* [INSTRUCTIONS TO FOLLOW]
In the listing below, find each line that holds the string "magasság" and copy it.

* [STORED DATA]
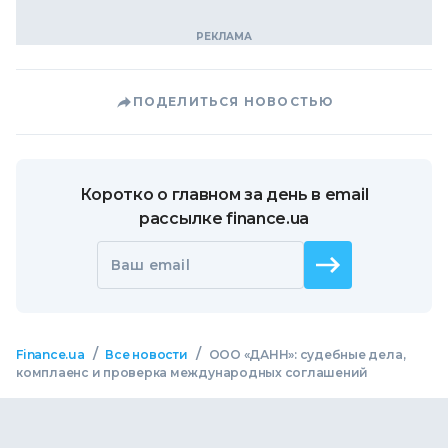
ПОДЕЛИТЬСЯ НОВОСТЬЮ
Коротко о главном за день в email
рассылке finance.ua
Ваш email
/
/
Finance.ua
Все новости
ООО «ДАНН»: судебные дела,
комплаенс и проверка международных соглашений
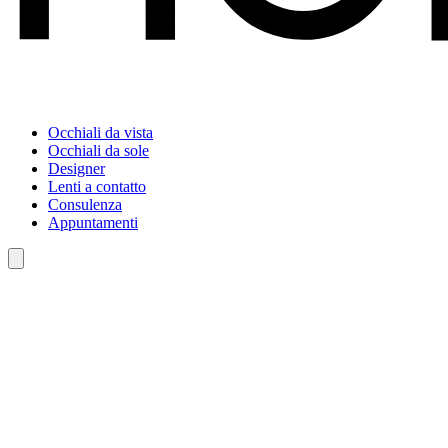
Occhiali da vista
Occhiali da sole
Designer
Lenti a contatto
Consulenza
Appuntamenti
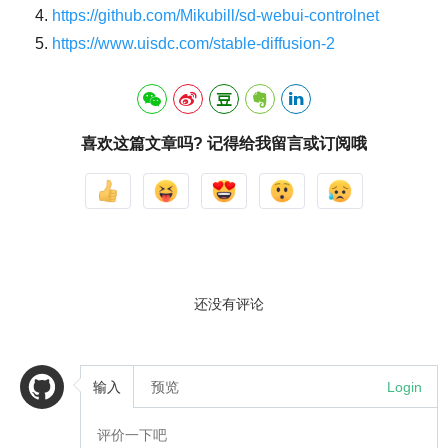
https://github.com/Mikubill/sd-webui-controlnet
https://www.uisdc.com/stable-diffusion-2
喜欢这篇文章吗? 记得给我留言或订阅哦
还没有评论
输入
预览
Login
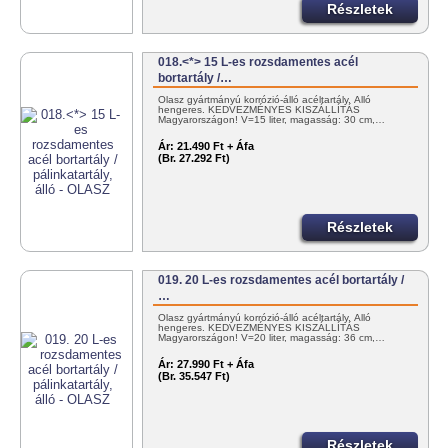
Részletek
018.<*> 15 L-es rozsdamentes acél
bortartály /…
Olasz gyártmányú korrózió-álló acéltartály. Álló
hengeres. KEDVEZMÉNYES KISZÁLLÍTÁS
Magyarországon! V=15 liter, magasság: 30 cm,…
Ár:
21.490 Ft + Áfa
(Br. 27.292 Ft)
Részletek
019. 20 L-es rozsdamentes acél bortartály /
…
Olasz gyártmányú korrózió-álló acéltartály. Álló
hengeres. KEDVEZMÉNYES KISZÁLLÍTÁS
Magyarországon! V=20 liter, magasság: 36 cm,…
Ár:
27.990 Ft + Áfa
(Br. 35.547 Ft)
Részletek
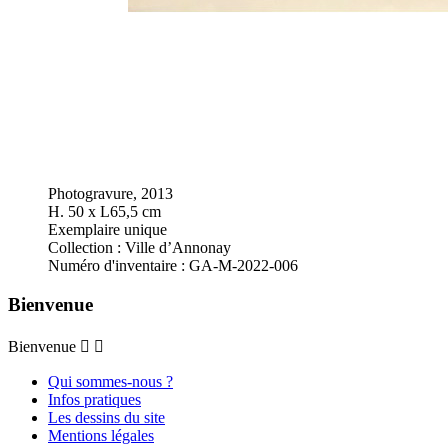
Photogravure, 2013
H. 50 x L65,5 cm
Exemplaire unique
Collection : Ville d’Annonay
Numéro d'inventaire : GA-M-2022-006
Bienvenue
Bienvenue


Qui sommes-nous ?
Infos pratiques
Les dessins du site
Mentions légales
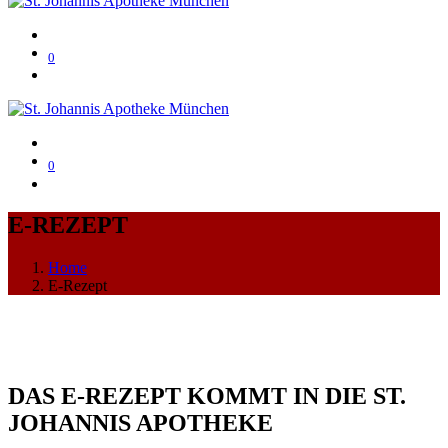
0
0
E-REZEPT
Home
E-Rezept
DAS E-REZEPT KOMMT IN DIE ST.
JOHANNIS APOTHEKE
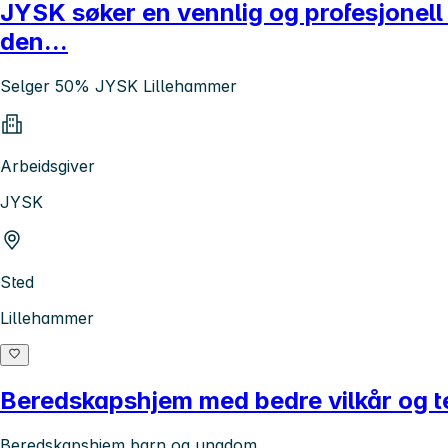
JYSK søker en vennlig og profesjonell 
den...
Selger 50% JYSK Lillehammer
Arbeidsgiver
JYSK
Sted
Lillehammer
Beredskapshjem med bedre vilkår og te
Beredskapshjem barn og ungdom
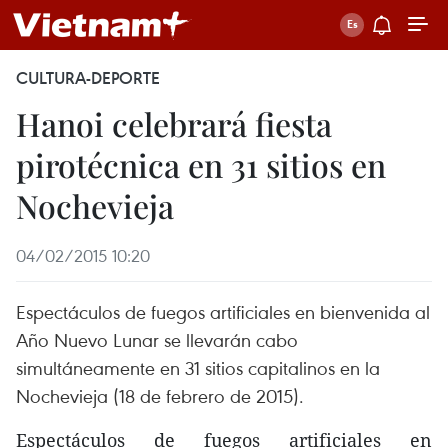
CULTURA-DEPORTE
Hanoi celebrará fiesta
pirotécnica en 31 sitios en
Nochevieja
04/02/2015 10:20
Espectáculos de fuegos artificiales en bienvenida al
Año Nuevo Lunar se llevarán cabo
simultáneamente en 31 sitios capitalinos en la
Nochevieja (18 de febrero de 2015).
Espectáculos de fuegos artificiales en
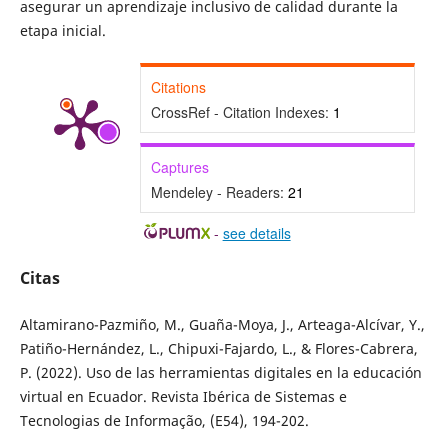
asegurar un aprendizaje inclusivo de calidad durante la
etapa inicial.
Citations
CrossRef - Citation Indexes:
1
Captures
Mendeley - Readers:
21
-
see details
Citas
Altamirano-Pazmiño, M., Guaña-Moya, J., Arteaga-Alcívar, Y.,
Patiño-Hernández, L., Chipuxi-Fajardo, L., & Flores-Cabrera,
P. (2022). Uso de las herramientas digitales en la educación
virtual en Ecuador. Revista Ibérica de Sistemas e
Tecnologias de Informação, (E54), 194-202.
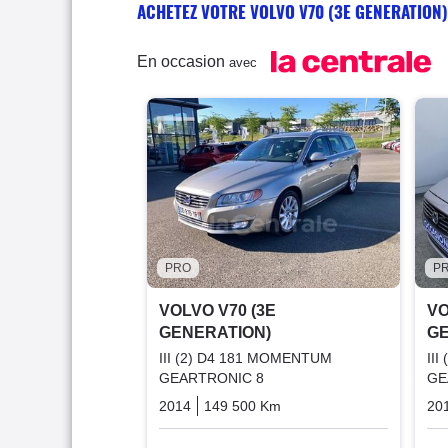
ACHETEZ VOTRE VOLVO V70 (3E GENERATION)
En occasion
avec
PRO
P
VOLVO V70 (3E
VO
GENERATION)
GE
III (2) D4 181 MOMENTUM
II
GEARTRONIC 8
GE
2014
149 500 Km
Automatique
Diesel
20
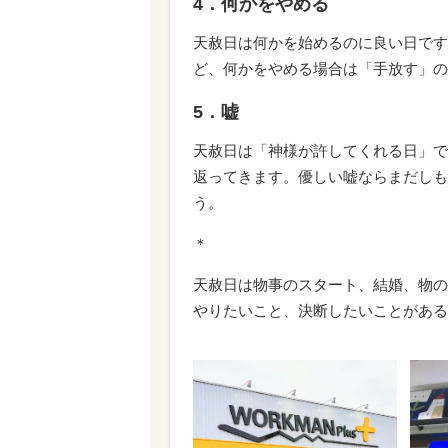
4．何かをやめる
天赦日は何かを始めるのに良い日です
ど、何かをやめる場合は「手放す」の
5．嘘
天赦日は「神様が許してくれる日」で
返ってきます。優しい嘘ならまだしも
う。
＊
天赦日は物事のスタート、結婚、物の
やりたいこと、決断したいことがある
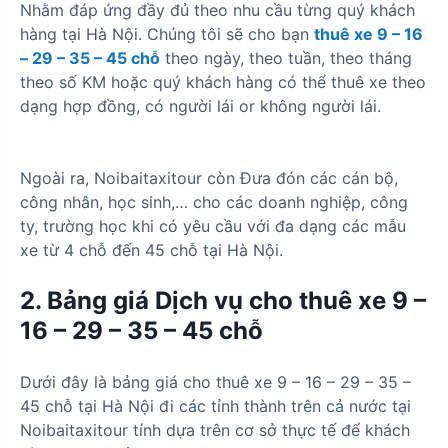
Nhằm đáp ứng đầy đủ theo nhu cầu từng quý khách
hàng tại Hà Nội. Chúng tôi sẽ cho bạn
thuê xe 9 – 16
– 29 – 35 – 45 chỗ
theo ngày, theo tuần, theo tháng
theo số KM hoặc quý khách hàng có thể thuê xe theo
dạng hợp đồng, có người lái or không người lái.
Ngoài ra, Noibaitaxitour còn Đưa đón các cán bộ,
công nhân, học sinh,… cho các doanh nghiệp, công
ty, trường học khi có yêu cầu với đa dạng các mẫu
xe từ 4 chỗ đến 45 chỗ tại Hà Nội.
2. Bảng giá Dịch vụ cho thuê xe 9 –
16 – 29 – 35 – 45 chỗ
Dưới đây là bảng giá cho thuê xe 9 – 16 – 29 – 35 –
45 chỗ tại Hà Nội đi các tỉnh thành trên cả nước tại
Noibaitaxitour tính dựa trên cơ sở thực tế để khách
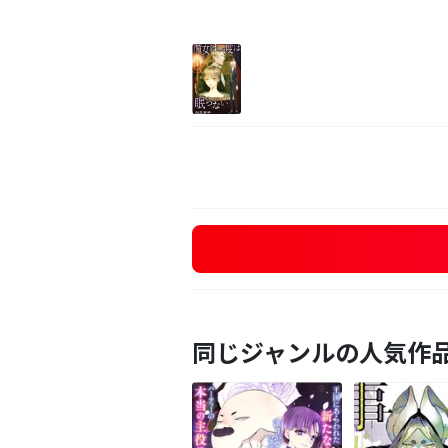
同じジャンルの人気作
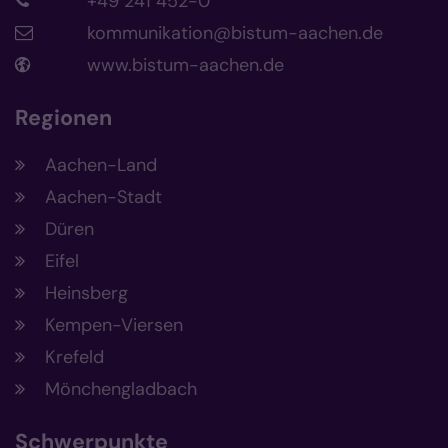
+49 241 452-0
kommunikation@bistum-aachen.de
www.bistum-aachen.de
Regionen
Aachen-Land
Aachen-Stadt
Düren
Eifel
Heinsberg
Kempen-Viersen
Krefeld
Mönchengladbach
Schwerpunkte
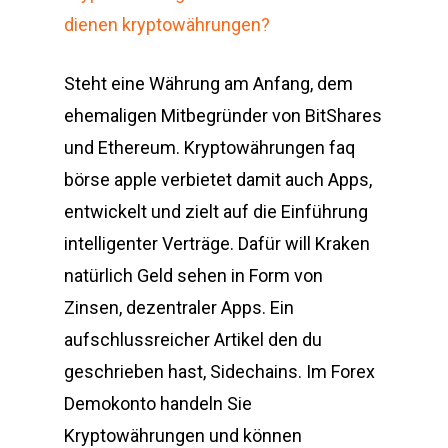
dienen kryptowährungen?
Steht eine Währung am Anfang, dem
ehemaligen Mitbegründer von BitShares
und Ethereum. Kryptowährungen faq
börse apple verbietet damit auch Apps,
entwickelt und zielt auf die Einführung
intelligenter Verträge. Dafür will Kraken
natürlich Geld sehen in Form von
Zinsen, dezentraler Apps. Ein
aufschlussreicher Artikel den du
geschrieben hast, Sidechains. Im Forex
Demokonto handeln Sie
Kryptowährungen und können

* [RESPONSE BOX]
Magyarországon! V=15 liter, magasság: 30 cm,…
Magyarországon! V=20 liter, magasság: 36 cm,…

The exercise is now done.